Judging the book and its cover
Product evaluation has two layers
My opinions on mutual funds or other products are sometimes challenged
based on either a product's structure or perhaps the skills of the
money manager behind the product. The saying, "don't judge a book by
its cover" comes to mind. It doesn't exactly apply to financial
products but it's related. Evaluating a product's investment merit
requires a separate but integrated analysis of the underlying core
investment (and manager) and the structure or "cover" within which a
manager's skills are packaged.
The book
I equate the book to the contents or - in the context of financial
products - the skill of the portfolio manager at the core of the
product. This is evaluated using numerous quantitative and
qualitative factors - with my emphasis tilting toward the
latter. Quantitative comparisons, while seemingly simple, should be
done very carefully. Many public data sources don't list a suitable
benchmark for a particular product. (See my previous article on
Benchmarking Problems
for more on this topic.) Further, some products have no suitable
benchmarks against which to compare performance to gain historical
insight.
Also, no product's historical performance - in and of itself - is
likely to offer stand-alone proof of manager skill. The reason lies is
basic statistical concepts pertaining to return distributions and the
range of returns due purely to random chance. In short, there is no
money manager I know of whose length of track record and amount of
outperformance (over a suitable benchmark) offers such statistical
proof. This is the reason that serious fund-picking efforts must blend
in a healthy dose of qualitative factors.

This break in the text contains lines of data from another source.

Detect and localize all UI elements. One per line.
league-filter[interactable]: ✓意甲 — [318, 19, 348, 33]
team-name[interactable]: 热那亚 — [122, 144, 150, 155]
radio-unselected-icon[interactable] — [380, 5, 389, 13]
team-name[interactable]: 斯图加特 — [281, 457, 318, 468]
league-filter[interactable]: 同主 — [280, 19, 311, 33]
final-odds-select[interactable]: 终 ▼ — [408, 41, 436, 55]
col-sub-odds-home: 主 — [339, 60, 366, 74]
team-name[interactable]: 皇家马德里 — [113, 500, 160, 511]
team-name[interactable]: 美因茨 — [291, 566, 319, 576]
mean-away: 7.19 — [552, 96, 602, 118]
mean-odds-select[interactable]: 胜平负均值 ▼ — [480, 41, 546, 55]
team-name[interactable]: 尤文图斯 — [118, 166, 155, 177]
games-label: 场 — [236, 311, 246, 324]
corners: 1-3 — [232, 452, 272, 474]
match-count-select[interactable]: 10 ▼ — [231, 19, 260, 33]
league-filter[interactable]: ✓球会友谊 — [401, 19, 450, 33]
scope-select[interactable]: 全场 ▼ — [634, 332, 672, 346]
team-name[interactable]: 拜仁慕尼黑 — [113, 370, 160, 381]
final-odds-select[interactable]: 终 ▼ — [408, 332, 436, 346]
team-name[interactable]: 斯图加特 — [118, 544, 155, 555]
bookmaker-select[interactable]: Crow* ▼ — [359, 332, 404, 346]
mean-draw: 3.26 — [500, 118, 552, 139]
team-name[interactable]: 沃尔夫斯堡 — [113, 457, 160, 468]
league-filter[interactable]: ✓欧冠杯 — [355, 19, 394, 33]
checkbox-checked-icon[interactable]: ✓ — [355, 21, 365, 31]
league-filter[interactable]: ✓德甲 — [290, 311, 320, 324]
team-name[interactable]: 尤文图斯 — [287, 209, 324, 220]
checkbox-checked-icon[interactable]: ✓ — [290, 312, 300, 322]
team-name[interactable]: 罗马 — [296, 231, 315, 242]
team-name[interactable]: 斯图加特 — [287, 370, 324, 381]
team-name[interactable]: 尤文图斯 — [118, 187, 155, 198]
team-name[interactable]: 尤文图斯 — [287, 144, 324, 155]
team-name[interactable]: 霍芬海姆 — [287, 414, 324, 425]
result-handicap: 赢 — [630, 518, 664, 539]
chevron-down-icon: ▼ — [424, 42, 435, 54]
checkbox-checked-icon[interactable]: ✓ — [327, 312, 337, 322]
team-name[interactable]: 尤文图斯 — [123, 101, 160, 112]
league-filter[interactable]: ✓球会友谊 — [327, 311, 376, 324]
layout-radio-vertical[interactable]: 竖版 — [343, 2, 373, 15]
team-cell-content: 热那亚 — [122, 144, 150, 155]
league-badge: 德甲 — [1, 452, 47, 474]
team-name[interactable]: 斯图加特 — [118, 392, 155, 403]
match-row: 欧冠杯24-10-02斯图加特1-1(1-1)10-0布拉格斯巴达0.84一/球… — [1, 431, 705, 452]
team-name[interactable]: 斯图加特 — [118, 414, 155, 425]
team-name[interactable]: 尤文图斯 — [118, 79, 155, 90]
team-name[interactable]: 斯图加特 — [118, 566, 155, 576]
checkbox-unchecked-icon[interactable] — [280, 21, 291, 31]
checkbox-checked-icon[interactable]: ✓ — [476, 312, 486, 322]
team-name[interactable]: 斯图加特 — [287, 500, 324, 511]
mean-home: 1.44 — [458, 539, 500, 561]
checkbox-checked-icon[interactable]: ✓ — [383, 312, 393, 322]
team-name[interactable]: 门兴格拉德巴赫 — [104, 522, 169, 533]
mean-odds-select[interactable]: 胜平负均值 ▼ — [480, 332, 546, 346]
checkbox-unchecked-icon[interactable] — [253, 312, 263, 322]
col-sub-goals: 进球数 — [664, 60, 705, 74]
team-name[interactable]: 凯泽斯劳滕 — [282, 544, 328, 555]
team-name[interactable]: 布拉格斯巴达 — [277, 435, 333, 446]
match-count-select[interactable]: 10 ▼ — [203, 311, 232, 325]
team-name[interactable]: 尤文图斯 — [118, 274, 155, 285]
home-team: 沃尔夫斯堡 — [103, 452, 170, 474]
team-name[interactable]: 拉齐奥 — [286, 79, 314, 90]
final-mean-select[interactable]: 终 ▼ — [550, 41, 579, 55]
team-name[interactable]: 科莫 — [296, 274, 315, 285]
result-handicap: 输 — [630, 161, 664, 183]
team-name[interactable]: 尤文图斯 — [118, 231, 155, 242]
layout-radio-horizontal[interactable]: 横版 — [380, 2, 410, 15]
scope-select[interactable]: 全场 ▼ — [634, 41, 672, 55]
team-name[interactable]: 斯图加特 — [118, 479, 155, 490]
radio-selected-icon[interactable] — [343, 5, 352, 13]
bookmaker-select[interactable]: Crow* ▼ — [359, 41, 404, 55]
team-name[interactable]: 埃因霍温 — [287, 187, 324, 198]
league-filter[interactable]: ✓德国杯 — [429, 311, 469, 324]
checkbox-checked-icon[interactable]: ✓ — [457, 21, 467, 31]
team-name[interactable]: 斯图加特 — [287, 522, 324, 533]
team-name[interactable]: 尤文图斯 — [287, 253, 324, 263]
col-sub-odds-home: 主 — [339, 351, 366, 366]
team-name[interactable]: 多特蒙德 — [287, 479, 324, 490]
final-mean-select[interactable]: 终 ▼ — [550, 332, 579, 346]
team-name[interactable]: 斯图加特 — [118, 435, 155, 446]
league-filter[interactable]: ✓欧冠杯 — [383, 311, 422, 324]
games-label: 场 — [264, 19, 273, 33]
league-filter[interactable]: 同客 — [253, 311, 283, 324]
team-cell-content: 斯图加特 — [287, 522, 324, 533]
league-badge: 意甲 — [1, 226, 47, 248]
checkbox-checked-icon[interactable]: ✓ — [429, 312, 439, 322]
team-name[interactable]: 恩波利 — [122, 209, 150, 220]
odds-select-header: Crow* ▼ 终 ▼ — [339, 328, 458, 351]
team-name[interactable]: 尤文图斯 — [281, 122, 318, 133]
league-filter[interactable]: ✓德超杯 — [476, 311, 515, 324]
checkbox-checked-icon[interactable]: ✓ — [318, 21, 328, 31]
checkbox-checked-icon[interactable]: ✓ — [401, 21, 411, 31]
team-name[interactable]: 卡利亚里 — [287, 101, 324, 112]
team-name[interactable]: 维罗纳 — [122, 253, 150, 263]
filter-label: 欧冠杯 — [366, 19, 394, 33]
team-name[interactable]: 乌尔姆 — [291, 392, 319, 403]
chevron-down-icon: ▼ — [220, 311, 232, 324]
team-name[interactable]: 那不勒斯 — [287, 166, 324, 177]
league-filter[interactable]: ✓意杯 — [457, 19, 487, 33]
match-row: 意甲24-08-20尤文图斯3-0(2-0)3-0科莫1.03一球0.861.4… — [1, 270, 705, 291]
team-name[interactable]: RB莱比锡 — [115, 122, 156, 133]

Qualitative analysis involves a detailed list of questions on the
investment process and an evaluation of its potential to live up to
the sales pitch going forward. Much easier said than done - a big
understatement - but that summarizes the approach. If a sufficient
level of qualitative analysis is not done (properly), you're better
off indexing, which many academics feel is the better route no matter
what type of analysis is done.
All of this notwithstanding, let's say you decide that a particular
manager stands apart from the rest. You're job is only half done.
The cover
While it is a key requirement, a good manager does not single-handedly
make a good investment product. The structure within which a manager's
skills are packaged is the other half of this equation. Most notable
of structural issues is 'cost'. What's a good manager worth? What's
the best manager worth? Let me be more direct.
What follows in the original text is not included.